I also responded that way in sports. I played park board baseball and football, church basketball, ski raced and ran cross country and I never once felt good or bad about how I did. I tried! I really did. And I had fun. But I didn’t care. I couldn’t get my head around why I should care. “Here’s a made up scenario, now react emotionally to it.” Hey! That’s entertainment!

And to embrace the program fully, you must now react emotionally fully. 

Fully doesn’t seem like a real word right now to me. You do that? Suddenly you see a word and think, huh? It could be four letters and you’ve seen it a bajillion times but suddenly it doesn’t look right. Is that how you spell boil?

I do have trouble reacting emotionally, like a lot of people and men in particular. And mine extends to the above. Oh, work, too. Similar inability to be a corporate guy. I once wrote an article about 3M employees who “bleed 3M red.” Super fans. Stans. Blew my mind. 

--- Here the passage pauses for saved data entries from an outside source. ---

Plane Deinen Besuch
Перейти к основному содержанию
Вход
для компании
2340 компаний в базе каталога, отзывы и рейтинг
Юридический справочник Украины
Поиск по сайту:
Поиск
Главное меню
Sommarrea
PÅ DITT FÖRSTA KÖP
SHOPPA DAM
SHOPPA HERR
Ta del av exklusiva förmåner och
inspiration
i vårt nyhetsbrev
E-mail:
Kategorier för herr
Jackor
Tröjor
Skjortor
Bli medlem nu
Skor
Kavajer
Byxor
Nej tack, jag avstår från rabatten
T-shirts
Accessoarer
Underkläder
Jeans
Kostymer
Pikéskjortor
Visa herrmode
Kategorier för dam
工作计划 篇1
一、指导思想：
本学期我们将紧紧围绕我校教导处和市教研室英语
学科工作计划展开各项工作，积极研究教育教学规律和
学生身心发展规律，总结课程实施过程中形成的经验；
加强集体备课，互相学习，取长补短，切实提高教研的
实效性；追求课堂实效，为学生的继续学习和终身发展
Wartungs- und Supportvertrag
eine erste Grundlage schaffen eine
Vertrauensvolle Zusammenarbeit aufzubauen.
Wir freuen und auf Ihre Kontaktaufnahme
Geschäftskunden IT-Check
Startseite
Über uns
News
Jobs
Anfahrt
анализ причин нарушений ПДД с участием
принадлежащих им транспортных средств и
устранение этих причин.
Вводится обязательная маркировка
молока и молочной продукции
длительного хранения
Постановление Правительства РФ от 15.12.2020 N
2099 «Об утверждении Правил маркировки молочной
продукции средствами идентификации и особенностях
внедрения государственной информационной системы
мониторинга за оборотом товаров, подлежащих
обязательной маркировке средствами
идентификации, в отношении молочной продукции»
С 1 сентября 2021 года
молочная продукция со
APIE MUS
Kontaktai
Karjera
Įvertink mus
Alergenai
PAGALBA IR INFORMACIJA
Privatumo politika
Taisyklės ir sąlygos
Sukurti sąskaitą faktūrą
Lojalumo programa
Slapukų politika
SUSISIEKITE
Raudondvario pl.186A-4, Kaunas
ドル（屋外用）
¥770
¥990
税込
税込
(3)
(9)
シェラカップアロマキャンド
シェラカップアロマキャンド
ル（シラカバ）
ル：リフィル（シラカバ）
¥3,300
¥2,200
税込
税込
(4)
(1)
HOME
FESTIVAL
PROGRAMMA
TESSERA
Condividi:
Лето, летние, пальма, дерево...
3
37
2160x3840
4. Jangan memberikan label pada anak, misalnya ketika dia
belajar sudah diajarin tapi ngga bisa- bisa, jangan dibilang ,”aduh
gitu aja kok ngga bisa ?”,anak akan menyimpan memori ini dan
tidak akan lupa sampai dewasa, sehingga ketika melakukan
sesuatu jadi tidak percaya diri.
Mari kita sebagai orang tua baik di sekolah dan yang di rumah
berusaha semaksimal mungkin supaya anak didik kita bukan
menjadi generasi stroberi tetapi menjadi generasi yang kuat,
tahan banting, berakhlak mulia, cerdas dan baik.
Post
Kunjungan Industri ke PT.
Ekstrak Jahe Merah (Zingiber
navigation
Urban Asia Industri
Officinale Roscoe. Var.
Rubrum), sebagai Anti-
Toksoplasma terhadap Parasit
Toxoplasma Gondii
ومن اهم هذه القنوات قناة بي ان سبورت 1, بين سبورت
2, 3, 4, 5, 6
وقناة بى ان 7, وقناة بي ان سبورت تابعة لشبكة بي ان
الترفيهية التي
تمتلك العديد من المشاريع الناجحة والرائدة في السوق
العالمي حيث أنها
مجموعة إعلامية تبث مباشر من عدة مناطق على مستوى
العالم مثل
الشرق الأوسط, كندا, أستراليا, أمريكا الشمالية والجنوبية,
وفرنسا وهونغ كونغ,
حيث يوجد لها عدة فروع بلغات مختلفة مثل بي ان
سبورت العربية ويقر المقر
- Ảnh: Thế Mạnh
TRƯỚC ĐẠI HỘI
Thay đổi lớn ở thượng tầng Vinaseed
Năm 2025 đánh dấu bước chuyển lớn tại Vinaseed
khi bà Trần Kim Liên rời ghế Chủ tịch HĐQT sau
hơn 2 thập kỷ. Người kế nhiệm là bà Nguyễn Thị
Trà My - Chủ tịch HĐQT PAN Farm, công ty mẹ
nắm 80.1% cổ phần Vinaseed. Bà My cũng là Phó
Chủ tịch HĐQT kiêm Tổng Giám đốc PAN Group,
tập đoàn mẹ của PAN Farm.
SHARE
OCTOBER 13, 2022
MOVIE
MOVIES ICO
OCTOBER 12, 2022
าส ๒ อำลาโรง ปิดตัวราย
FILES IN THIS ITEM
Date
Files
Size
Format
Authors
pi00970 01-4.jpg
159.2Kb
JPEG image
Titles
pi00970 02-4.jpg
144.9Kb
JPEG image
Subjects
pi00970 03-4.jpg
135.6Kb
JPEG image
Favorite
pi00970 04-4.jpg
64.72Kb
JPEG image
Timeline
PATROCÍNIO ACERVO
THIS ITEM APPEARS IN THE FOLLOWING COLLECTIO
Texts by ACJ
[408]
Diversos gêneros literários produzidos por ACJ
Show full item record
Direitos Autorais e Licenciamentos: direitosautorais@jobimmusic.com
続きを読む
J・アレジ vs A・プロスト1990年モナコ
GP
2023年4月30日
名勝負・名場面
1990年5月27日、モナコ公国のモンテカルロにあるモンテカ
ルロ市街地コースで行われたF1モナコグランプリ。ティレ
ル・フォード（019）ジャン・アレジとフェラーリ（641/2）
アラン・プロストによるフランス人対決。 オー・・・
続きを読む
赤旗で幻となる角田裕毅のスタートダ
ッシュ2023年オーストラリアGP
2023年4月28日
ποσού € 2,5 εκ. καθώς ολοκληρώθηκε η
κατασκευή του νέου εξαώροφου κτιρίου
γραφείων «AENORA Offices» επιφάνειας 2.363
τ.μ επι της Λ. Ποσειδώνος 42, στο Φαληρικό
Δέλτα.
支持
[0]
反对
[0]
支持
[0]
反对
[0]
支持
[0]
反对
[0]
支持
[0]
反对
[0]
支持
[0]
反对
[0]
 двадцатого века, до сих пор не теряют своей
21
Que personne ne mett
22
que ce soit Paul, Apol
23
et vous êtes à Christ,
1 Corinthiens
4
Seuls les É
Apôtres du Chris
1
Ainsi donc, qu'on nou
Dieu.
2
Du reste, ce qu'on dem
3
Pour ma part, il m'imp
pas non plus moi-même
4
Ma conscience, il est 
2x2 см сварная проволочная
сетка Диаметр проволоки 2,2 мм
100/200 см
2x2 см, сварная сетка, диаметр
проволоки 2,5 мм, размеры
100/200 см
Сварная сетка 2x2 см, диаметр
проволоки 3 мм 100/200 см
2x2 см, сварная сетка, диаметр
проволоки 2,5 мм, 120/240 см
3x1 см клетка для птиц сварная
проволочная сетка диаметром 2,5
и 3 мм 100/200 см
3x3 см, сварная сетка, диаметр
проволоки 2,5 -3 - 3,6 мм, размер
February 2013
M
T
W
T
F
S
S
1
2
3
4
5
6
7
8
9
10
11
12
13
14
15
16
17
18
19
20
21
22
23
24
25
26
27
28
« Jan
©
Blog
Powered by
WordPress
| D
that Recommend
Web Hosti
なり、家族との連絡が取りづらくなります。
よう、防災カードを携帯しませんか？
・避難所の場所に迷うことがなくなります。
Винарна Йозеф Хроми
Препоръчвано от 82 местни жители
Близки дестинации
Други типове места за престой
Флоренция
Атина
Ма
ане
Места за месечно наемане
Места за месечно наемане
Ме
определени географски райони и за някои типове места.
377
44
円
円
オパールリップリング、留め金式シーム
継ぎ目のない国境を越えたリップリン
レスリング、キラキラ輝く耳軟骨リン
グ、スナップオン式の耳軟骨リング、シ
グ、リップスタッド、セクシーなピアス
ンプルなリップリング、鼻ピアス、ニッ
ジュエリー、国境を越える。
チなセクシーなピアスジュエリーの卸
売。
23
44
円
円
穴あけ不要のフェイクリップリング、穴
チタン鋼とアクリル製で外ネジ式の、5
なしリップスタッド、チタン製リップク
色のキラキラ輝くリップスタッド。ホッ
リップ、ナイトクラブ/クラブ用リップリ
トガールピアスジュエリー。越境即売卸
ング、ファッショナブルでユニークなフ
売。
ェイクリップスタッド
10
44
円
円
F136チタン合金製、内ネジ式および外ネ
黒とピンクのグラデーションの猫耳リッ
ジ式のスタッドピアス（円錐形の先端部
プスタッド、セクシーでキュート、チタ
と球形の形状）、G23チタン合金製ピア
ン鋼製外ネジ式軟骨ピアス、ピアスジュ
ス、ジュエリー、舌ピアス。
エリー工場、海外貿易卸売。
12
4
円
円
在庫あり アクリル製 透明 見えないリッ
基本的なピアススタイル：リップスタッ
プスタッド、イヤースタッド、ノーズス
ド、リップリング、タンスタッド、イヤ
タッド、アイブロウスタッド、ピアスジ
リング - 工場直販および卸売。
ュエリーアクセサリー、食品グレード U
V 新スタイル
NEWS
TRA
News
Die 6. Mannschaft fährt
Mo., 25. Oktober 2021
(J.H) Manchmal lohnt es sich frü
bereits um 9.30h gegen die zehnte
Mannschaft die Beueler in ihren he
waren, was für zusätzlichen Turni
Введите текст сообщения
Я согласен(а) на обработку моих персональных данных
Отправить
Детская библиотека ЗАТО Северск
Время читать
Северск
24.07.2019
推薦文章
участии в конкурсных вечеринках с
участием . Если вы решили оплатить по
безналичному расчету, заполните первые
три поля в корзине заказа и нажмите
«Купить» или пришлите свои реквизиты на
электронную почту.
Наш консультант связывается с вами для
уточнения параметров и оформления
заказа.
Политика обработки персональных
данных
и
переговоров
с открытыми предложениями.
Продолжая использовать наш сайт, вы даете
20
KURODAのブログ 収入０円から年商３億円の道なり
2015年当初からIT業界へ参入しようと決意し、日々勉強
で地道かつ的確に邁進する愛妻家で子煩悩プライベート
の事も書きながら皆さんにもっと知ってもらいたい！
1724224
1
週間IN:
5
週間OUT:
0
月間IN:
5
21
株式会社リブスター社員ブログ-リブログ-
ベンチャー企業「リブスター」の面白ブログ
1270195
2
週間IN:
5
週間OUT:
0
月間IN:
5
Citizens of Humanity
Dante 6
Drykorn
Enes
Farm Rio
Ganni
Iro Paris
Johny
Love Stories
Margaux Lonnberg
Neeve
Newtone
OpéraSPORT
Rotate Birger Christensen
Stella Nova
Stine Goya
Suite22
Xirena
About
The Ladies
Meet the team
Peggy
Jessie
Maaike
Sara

I used to say, “I’m not a joiner,” and it is true. But I think I need to be more of a joiner. Like the church; I’ve attended a few AA meetings and enjoyed the people and the positive effects on my own sobriety. And sports; I could find a bar with a softball team. But then they’ll say, “we missed you last week” or “you’re playing again next year, right?” and I’ll freak out. I gotta get over that. 

I often think that I could never organize a game of ultimate frisbee, because that’s way more nearby friends than I got.